Driffield states that a point of interest in the merger will be the operators’ combined approach to its potentially vast retail operations.

“What is interesting is the number of betting shops that this merged entity would have at a time when Ladbrokes has closed a number of its own shops, and so I would expect to see further rationalisation of shops after the merger. Typically, however, Coral’s shops tend to be in slightly wealthier areas than the other major chains, with Ladbrokes more evenly spread. Equally, Ladbrokes appear to have said that it has no interest in Gala Retail, the high street bingo operation.

“This merger was proposed some 17 years ago. For it to have re-surfaced, even without the Bingo business, makes one assume they may have already been given the nod by the competition authorities. The online market has made the sector much more competitive than it was, so one assumes that the main motivation for this is a desire to reduce operating costs both online and in the high street through rationalisation.

“Reverse takeovers usually refer to the shares of the purchased company being put into a holding company, which is then 100 per cent owned by the acquiring company. In this case, whether both brands will survive is less than clear, but it is clearly felt that the Gala Bingo brand is strong, and is not to be included in this.”

Coral governance has stated that a planned merger with Ladbrokes would likely take up to 12 months to complete.

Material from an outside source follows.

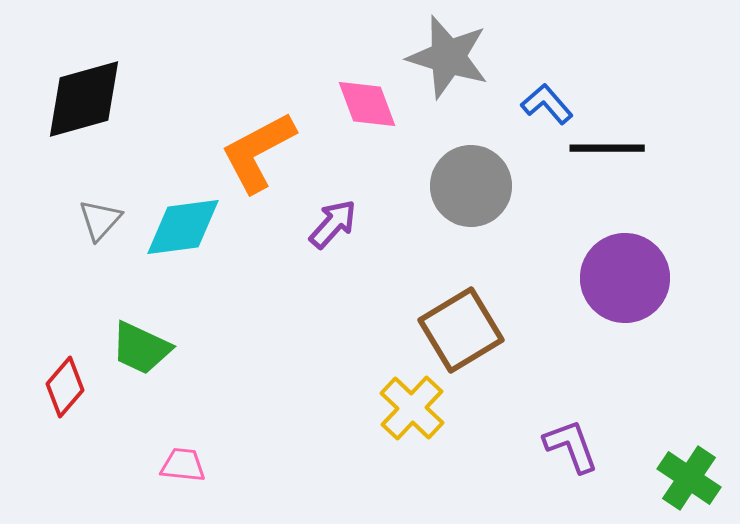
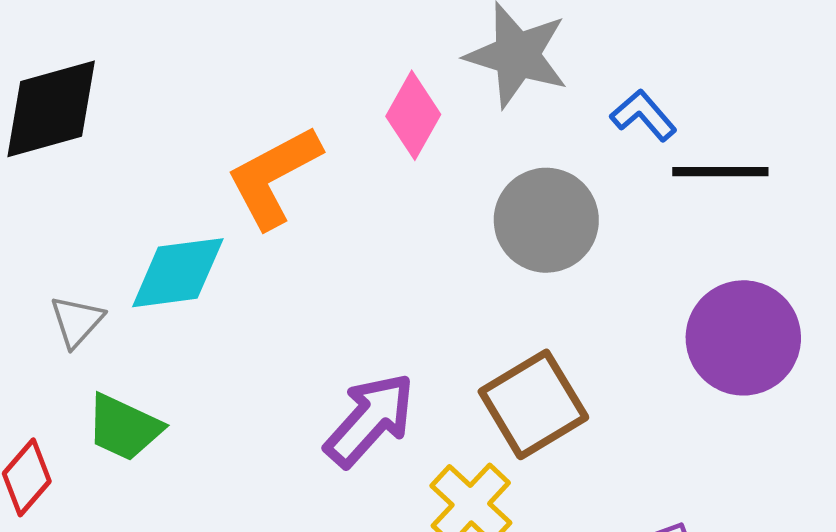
pink diamond: (367, 104) -> (413, 115), turned 50
gray triangle: (100, 220) -> (77, 321), moved
purple arrow: (333, 224) -> (370, 420), moved, size x1.5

To date the sector has seen its fair share of failed corporate mergers most notably the creation of bwin.party in 2011. Through its merger bwin.party had achieved a valuation of £4.8 billion, however having failed to create corporate synergies and having further recorded steep declines in product performance bwin.party has seen its corporate value drop to £800 (March 2015). Ladbrokes and Gala Coral governance and investors will be hoping for a different outcome should their merger become a reality.